Briones: Heat index going through the roof

On the go
Publio J. Briones III
Publio J. Briones III

I have a running joke with the universe regarding the weather. Unfortunately, everyone else is laughing except me because, as it turns out, I am on the receiving end of the gag.

I mean, how many times have I ranted about the heat and the lack of water and other things association with the dry weather condition only to have it backfire on me the very next day?

You know what I mean?

I point out temperatures, cite meteorological facts that, frankly, I only understand on the surface, and basically complain about how hot it is.

And then, the next day, boom; it rains.

I feel like a fool sometimes, pontificating on top of my moral pedestal about this and that about the effects of an extremely high heat index and whatnot, but what the universe doesn’t know is that I’m on to its antics.

Yes.

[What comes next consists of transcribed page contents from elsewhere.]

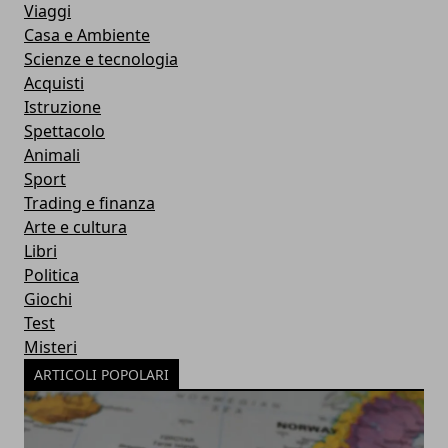
Viaggi
Casa e Ambiente
Scienze e tecnologia
Acquisti
Istruzione
Spettacolo
Animali
Sport
Trading e finanza
Arte e cultura
Libri
Politica
Giochi
Test
Misteri
ARTICOLI POPOLARI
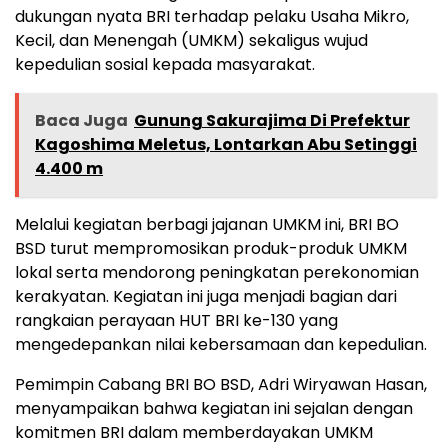
dukungan nyata BRI terhadap pelaku Usaha Mikro,
Kecil, dan Menengah (UMKM) sekaligus wujud
kepedulian sosial kepada masyarakat.
Baca Juga
Gunung Sakurajima Di Prefektur
Kagoshima Meletus, Lontarkan Abu Setinggi
4.400 m
Melalui kegiatan berbagi jajanan UMKM ini, BRI BO
BSD turut mempromosikan produk-produk UMKM
lokal serta mendorong peningkatan perekonomian
kerakyatan. Kegiatan ini juga menjadi bagian dari
rangkaian perayaan HUT BRI ke-130 yang
mengedepankan nilai kebersamaan dan kepedulian.
Pemimpin Cabang BRI BO BSD, Adri Wiryawan Hasan,
menyampaikan bahwa kegiatan ini sejalan dengan
komitmen BRI dalam memberdayakan UMKM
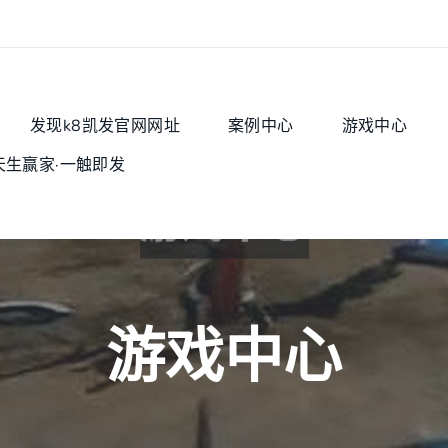
发现k8凯发官网网址
案例中心
游戏中心
天生赢家·一触即发
游戏中心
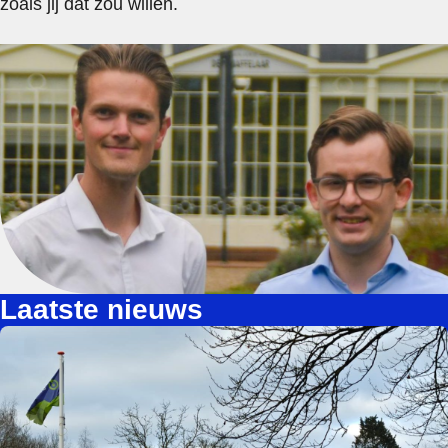
zoals jij dat zou willen.
Laatste nieuws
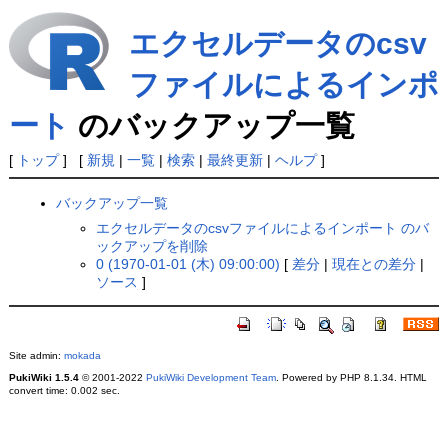
エクセルデータのcsv
ファイルによるインポ
ート
のバックアップ一覧
[
トップ
] [
新規
|
一覧
|
検索
|
最終更新
|
ヘルプ
]
バックアップ一覧
エクセルデータのcsvファイルによるインポート のバ
ックアップを削除
0 (1970-01-01 (木) 09:00:00)
[
差分
|
現在との差分
|
ソース
]
Site admin:
mokada
PukiWiki 1.5.4
© 2001-2022
PukiWiki Development Team
. Powered by PHP 8.1.34. HTML
convert time: 0.002 sec.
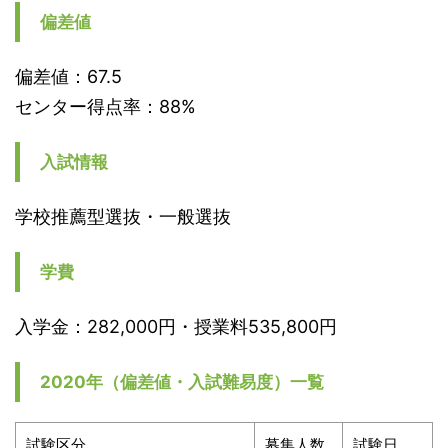
偏差値
偏差値：67.5
センター得点率：88%
入試情報
学校推薦型選抜・一般選抜
学費
入学金：282,000円・授業料535,800円
2020年（偏差値・入試難易度）一覧
試験区分
募集人数
試験日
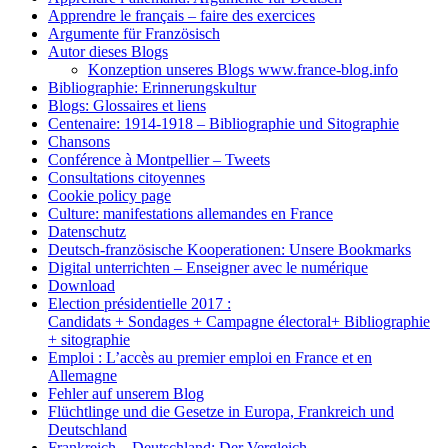
Apprendre le français – faire des exercices
Argumente für Französisch
Autor dieses Blogs
Konzeption unseres Blogs www.france-blog.info
Bibliographie: Erinnerungskultur
Blogs: Glossaires et liens
Centenaire: 1914-1918 – Bibliographie und Sitographie
Chansons
Conférence à Montpellier – Tweets
Consultations citoyennes
Cookie policy page
Culture: manifestations allemandes en France
Datenschutz
Deutsch-französische Kooperationen: Unsere Bookmarks
Digital unterrichten – Enseigner avec le numérique
Download
Election présidentielle 2017 :
Candidats + Sondages + Campagne électoral+ Bibliographie
+ sitographie
Emploi : L’accès au premier emploi en France et en
Allemagne
Fehler auf unserem Blog
Flüchtlinge und die Gesetze in Europa, Frankreich und
Deutschland
Frankreich – Deutschland: Der Vergleich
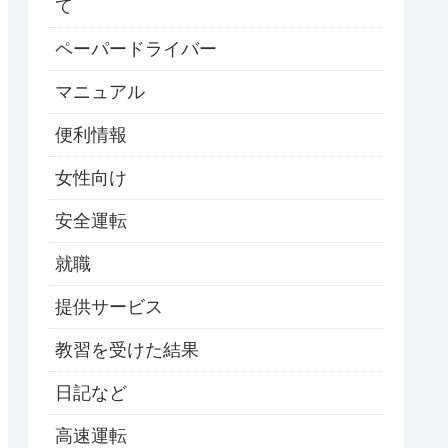
て
ペーパードライバー
マニュアル
便利情報
女性向け
安全運転
就職
提供サービス
教習を受けた結果
日記など
高速運転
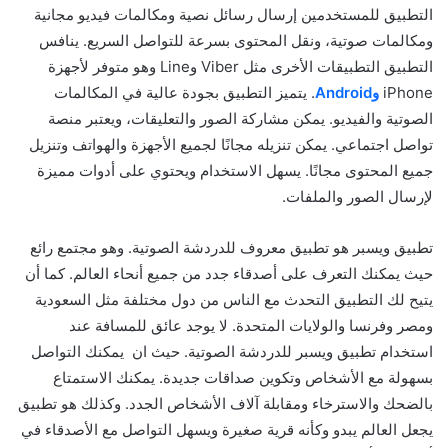
التطبيق للمستخدمين إرسال رسائل نصية ومكالمات فيديو مجانية
ومكالمات صوتية، ونقل المحتوى بسرعة للتواصل السريع. ينافس
التطبيق التطبيقات الأخرى مثل Viber وLine وهو متوفر لأجهزة
iPhone
وAndroid
. يتميز التطبيق بجودة عالية في المكالمات
الصوتية والفيديو. يمكن مشاركة الصور والتعليقات، ويعتبر منصة
تواصل اجتماعي. يمكن تنزيله مجانًا لجميع الأجهزة والهواتف وتنزيل
جميع المحتوى مجانًا. يسهل الاستخدام ويحتوي على أدوات مميزة
لإرسال الصور والملفات.
تطبيق ويسبر هو تطبيق معروف للدردشة الصوتية. وهو مجتمع رائع
حيث يمكنك التعرف على أصدقاء جدد من جميع أنحاء العالم. كما أن
يتيح لك التطبيق التحدث مع الناس من دول مختلفة مثل السعودية
ومصر وفرنسا والولايات المتحدة. لا يوجد عائق للمسافة عند
استخدام تطبيق ويسبر للدردشة الصوتية. حيث ان يمكنك التواصل
بسهولة مع الأشخاص وتكوين صداقات جديدة. يمكنك الاستمتاع
بالضحك والاسترخاء ومقابلة آلاف الأشخاص الجدد. وكذلك هو تطبيق
يجعل العالم يبدو وكأنه قرية صغيرة ويسهل التواصل مع الأصدقاء في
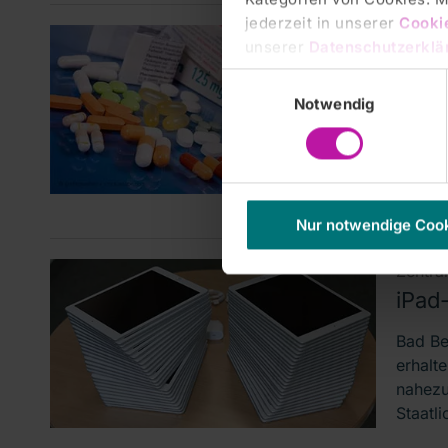
jederzeit in unserer
Cooki
Zentra
unserer
Datenschutzerklä
Hitz
Einwilligungsauswahl
verm
Notwendig
Bad Be
Erkran
Außent
Chefap
Nur notwendige Coo
Zentra
iPad
Bad Be
erhalt
nahezu
Staatl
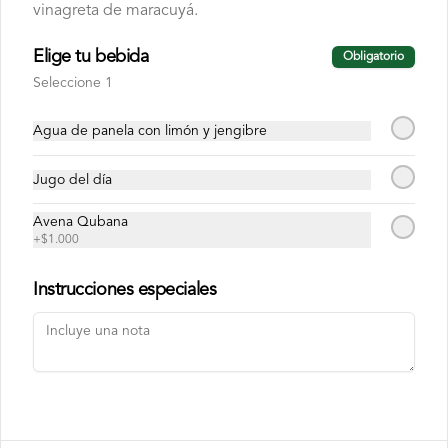
vinagreta de maracuyá.
Conócenos
Elige tu bebida
Obligatorio
Cobertura
Seleccione 1
Términos y condiciones
Agua de panela con limón y jengibre
Política de privacidad
Redes sociales
Jugo del día
Avena Qubana
Instagram
+
$1.000
Facebook
Instrucciones especiales
Mi cuenta
Pedir
Iniciar sesión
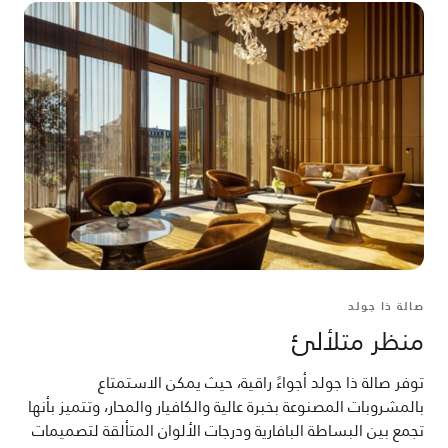
صالة ذا جولد
منظر متلألئ
توفر صالة ذا جولد أجواءً راقية، حيث يمكن الاستمتاع
بالمشروبات المصنوعة بخبرة عالية والكافيار والمحار، وتتميز بأنها
تجمع بين البساطة البافارية ودرجات الألوان المتألقة لتصميمات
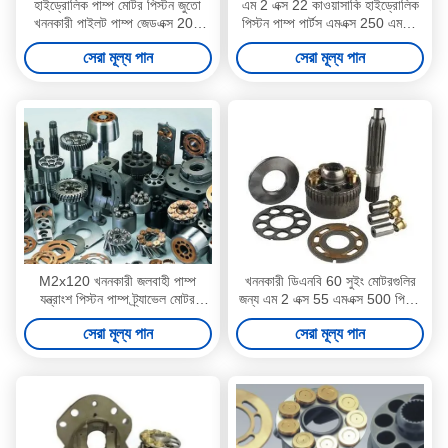
হাইড্রোলিক পাম্প মোটর পিস্টন জুতো
এম 2 এক্স 22 কাওয়াসাকি হাইড্রোলিক
খননকারী পাইলট পাম্প জেডএক্স 200
পিস্টন পাম্প পার্টস এমএক্স 250 এমএক্স
EX200-1 EX200-2
500 এমএক্স 530 উপলব্ধ
সেরা মূল্য পান
সেরা মূল্য পান
M2x120 খননকারী জলবাহী পাম্প
খননকারী ডিএনবি 60 সুইং মোটরগুলির
যন্ত্রাংশ পিস্টন পাম্প ট্র্যাভেল মোটর
জন্য এম 2 এক্স 55 এমএক্স 500 পিস্টন
প্রতিস্থাপন
কাওয়াসাকি হাইড্রোলিক মোটর পার্টস
সেরা মূল্য পান
সেরা মূল্য পান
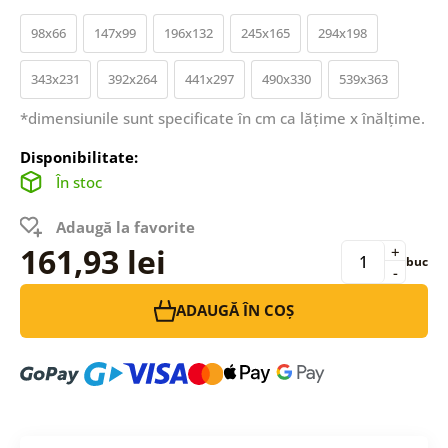
98x66
147x99
196x132
245x165
294x198
343x231
392x264
441x297
490x330
539x363
*dimensiunile sunt specificate în cm ca lățime x înălțime.
Disponibilitate:
În stoc
Adaugă la favorite
161,93 lei
+
buc
-
ADAUGĂ ÎN COȘ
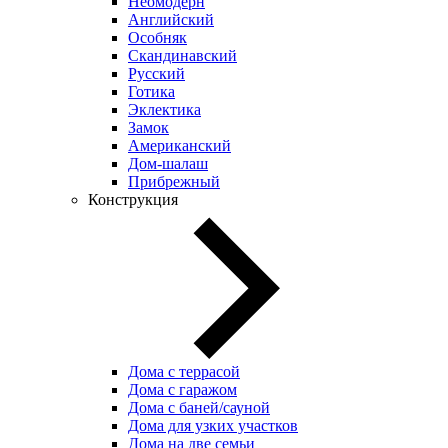
Неомодерн
Английский
Особняк
Скандинавский
Русский
Готика
Эклектика
Замок
Американский
Дом-шалаш
Прибрежный
Конструкция
Дома с террасой
Дома с гаражом
Дома с баней/сауной
Дома для узких участков
Дома на две семьи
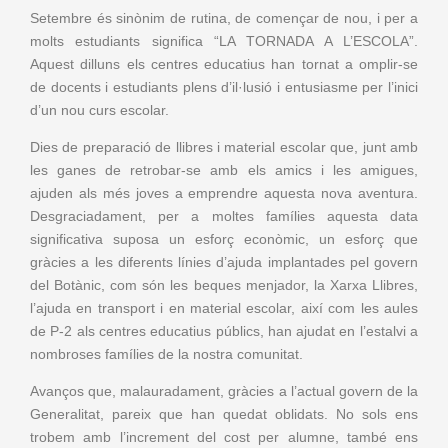
Setembre és sinònim de rutina, de començar de nou, i per a
molts estudiants significa “LA TORNADA A L’ESCOLA”.
Aquest dilluns els centres educatius han tornat a omplir-se
de docents i estudiants plens d’il·lusió i entusiasme per l’inici
d’un nou curs escolar.
Dies de preparació de llibres i material escolar que, junt amb
les ganes de retrobar-se amb els amics i les amigues,
ajuden als més joves a emprendre aquesta nova aventura.
Desgraciadament, per a moltes famílies aquesta data
significativa suposa un esforç econòmic, un esforç que
gràcies a les diferents línies d’ajuda implantades pel govern
del Botànic, com són les beques menjador, la Xarxa Llibres,
l’ajuda en transport i en material escolar, així com les aules
de P-2 als centres educatius públics, han ajudat en l’estalvi a
nombroses famílies de la nostra comunitat.
Avanços que, malauradament, gràcies a l’actual govern de la
Generalitat, pareix que han quedat oblidats. No sols ens
trobem amb l’increment del cost per alumne, també ens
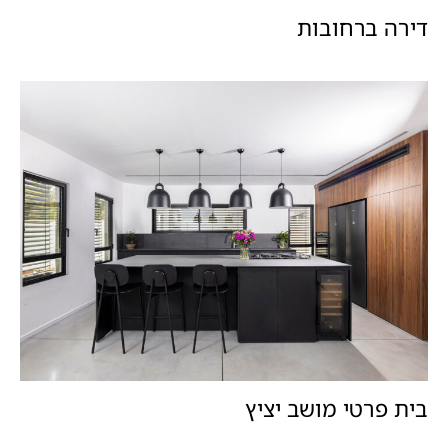
דירה ברחובות
בית פרטי מושב יציץ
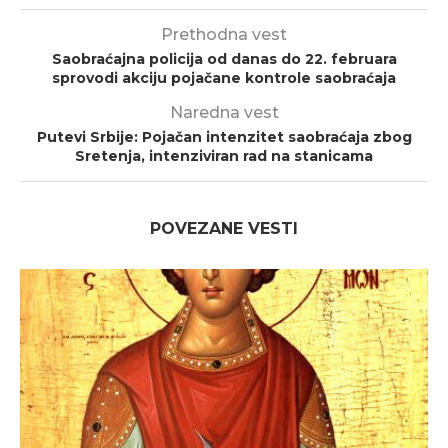
Prethodna vest
Saobraćajna policija od danas do 22. februara
sprovodi akciju pojačane kontrole saobraćaja
Naredna vest
Putevi Srbije: Pojačan intenzitet saobraćaja zbog
Sretenja, intenziviran rad na stanicama
POVEZANE VESTI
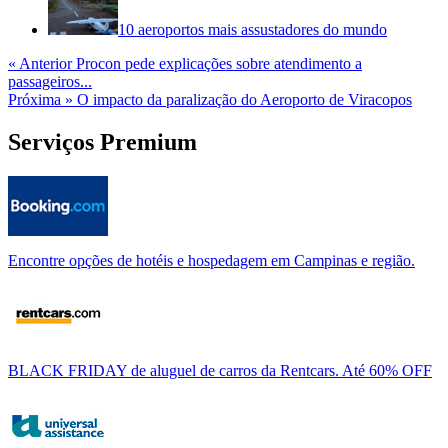
10 aeroportos mais assustadores do mundo
« Anterior
Procon pede explicações sobre atendimento a
passageiros...
Próxima »
O impacto da paralização do Aeroporto de Viracopos
Serviços Premium
Encontre opções de hotéis e hospedagem em Campinas e região.
BLACK FRIDAY de aluguel de carros da Rentcars. Até 60% OFF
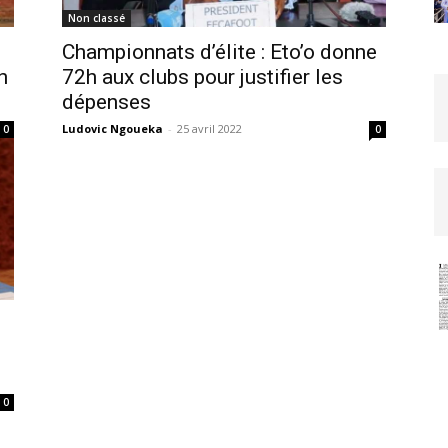
Non classé
Championnats d’élite : Eto’o donne
h
72h aux clubs pour justifier les
dépenses
Ludovic Ngoueka
-
25 avril 2022
0
0
0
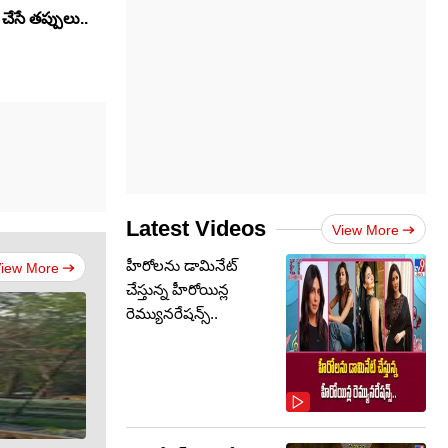
ేసే తప్పులు..
Latest Videos
View More
హీరోలను డామినేట్
iew More
చేస్తున్న హీరోయిన్ల
రెమ్యునరేషన్స్..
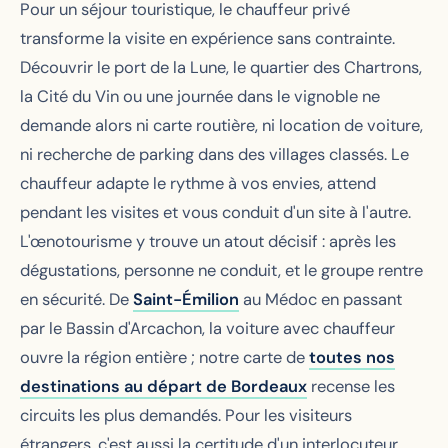
Pour un séjour touristique, le chauffeur privé
transforme la visite en expérience sans contrainte.
Découvrir le port de la Lune, le quartier des Chartrons,
la Cité du Vin ou une journée dans le vignoble ne
demande alors ni carte routière, ni location de voiture,
ni recherche de parking dans des villages classés. Le
chauffeur adapte le rythme à vos envies, attend
pendant les visites et vous conduit d'un site à l'autre.
L'œnotourisme y trouve un atout décisif : après les
dégustations, personne ne conduit, et le groupe rentre
en sécurité. De
Saint-Émilion
au Médoc en passant
par le Bassin d'Arcachon, la voiture avec chauffeur
ouvre la région entière ; notre carte de
toutes nos
destinations au départ de Bordeaux
recense les
circuits les plus demandés. Pour les visiteurs
étrangers, c'est aussi la certitude d'un interlocuteur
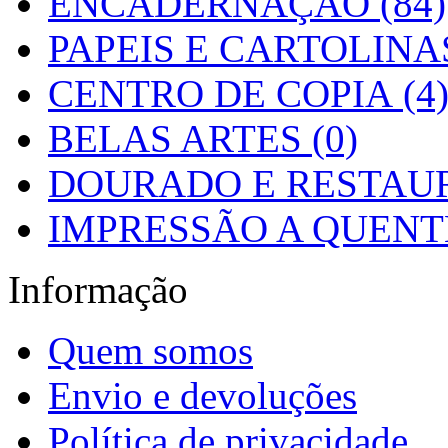
ENCADERNAÇÃO (84)
PAPEIS E CARTOLINAS
CENTRO DE COPIA (4
BELAS ARTES (0)
DOURADO E RESTAUR
IMPRESSÃO A QUENTE
Informação
Quem somos
Envio e devoluções
Política de privacidade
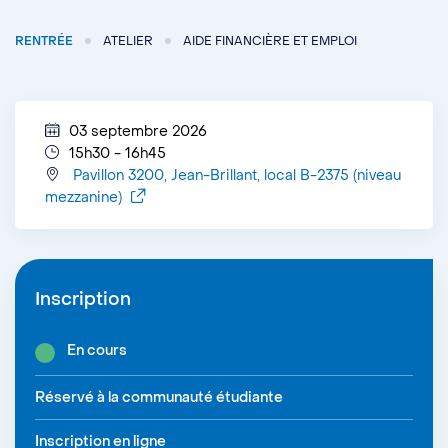
RENTRÉE
ATELIER
AIDE FINANCIÈRE ET EMPLOI
03 septembre 2026
15h30 - 16h45
Pavillon 3200, Jean-Brillant, local B-2375 (niveau
mezzanine)
Inscription
En cours
Réservé à la communauté étudiante
Inscription en ligne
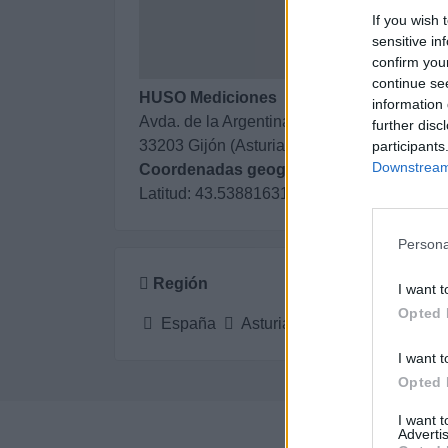
If you wish 
sensitive in
confirm you
continue se
HUSO Mediciones
information 
Avda. de la Argentina, 132 ofc. 115
further disc
33203 Gijón (Asturias)
participants
Downstream 
Coordenadas geográficas:
Latitud: 43.53881631008982, longitud: -5
Persona
Región
I want t
Opted 
España
Asturias
Gijón
I want t
Opted 
I want 
Advertis
Pe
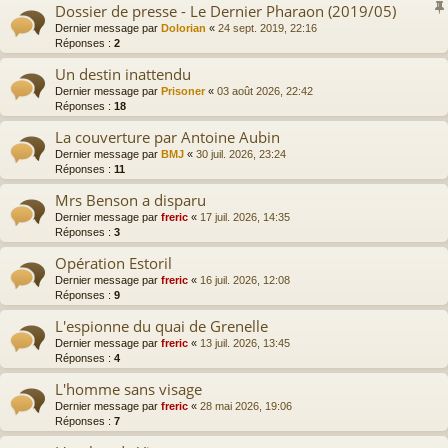
Dossier de presse - Le Dernier Pharaon (2019/05)
Dernier message par
Dolorian
«
24 sept. 2019, 22:16
Réponses :
2
Un destin inattendu
Dernier message par
Prisoner
«
03 août 2026, 22:42
Réponses :
18
La couverture par Antoine Aubin
Dernier message par
BMJ
«
30 juil. 2026, 23:24
Réponses :
11
Mrs Benson a disparu
Dernier message par
freric
«
17 juil. 2026, 14:35
Réponses :
3
Opération Estoril
Dernier message par
freric
«
16 juil. 2026, 12:08
Réponses :
9
L'espionne du quai de Grenelle
Dernier message par
freric
«
13 juil. 2026, 13:45
Réponses :
4
L'homme sans visage
Dernier message par
freric
«
28 mai 2026, 19:06
Réponses :
7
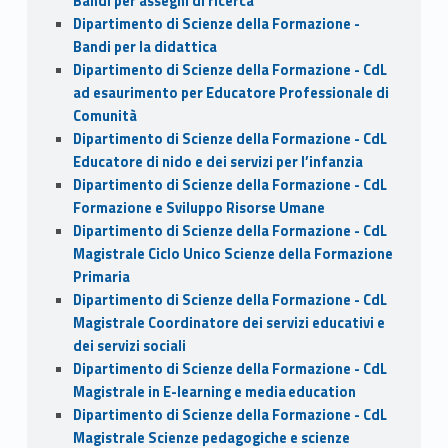
Bandi per assegni di ricerca
Dipartimento di Scienze della Formazione -
Bandi per la didattica
Dipartimento di Scienze della Formazione - CdL
ad esaurimento per Educatore Professionale di
Comunità
Dipartimento di Scienze della Formazione - CdL
Educatore di nido e dei servizi per l’infanzia
Dipartimento di Scienze della Formazione - CdL
Formazione e Sviluppo Risorse Umane
Dipartimento di Scienze della Formazione - CdL
Magistrale Ciclo Unico Scienze della Formazione
Primaria
Dipartimento di Scienze della Formazione - CdL
Magistrale Coordinatore dei servizi educativi e
dei servizi sociali
Dipartimento di Scienze della Formazione - CdL
Magistrale in E-learning e media education
Dipartimento di Scienze della Formazione - CdL
Magistrale Scienze pedagogiche e scienze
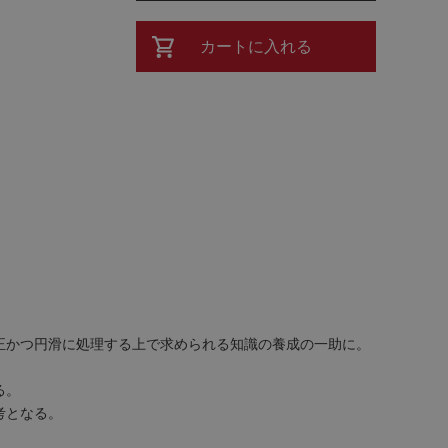
カートに入れる
正かつ円滑に処理する上で求められる知識の養成の一助に。
る。
考となる。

I see you, universe. And you’re not going to one-up me this time. Oh no. I’m not having it.

People who are basking in the sunshine somewhere in a tropical islet are probably shaking their head, wondering what the heck I am talking about.

Or people who have locked themselves in their air-conditioned rooms might find me crazy.

But get this, Jhomer Eclarino, a state meteorologist at the Philippine Atmospheric, Geophysical and Astronomical Services Administration (Pagasa) Visayas, has warned the public that the heat index in Cebu in the coming months may go up as high as the “dangerous” 51 degrees Celsius.

Before I continue and you accuse me of being a fearmongerer or a provocateur, “dangerous” is Jhomer’s word not mine.

And yes, we’re on a first-name basis since I’m using him as a reference. I don’t like to be too formal with my reference person because I’d like to think I can trust the person considering I am spewing out facts based on what that person has said based on his or her expertise.

You know what I mean.

But who cares about my relationship with Jhomer, or lack of, since I don’t know the guy nor have I ever met him.

But for the sake of this column, which, I promise, is going somewhere, I’m going to continue to talk about the heat index.

Now, shall we address the elephant in the room?

The heat index, according to Pagasa, is the feels-like temperature, or a combination of air temperature and humidity to indicate how hot the weather feels to the human body.


Still doesn’t ring a bell?

Well how about this from the National Weather Service of the United States? According to it, heat index, “also known as apparent temperature, is what the temperature feels like to the human body when relative humidity is combined with the air temperature.”

Are we now all in the same wavelength? Good.

Before I digress, Jhomar actually explained that a heat index ranging from 42 to 51 degrees Celsius is dangerous because it will likely cause a person to suffer from heat cramps and exhaustion. And to those stupid enough who insist on engaging in outdoor activities in this heat, they can be candidates of a heat stroke.

If they don’t receive any emergency treatment, heat stroke victims may end up with a permanent disability, or, worst, end up dead.

As you all know, we are in the throes of an El Niño weather phenomenon, which is causing all of this. Plus summer in the country officially started last March 22. That’s how bad the situation is.

Unfortunately, before things can get any better, it will get worst. And yes, I chose the superlative form of bad twice to emphasize the seriousness of it all.

Dr. Eugenia Mercedes Cañal, regional epidemiologist of the Department of Health 7, advised the public to observe safety measures, and urged the public to avoid going outdoors between 10 a.m. and 4 p.m., especially during peak hours when the highest heat index is felt.

For those who have no choice, she urged them to put on sunscreen and drink plenty of water. However, she had no advice for those who could not afford to buy sunscreen and drinking water.

I guess they can try to seek shade wherever they can find it. Or they can hope and pray that their body has grown immune or has adapted to the effects of the intense heat.

Meanwhile, I think I have rambled enough to catch the attention of the universe.

Other cultures may have their rain dance, but I have my taunt-the-universe-in-the-face rant. Hopefully that will do the trick.

Why not prove me wrong yet again for the umpteenth time, eh!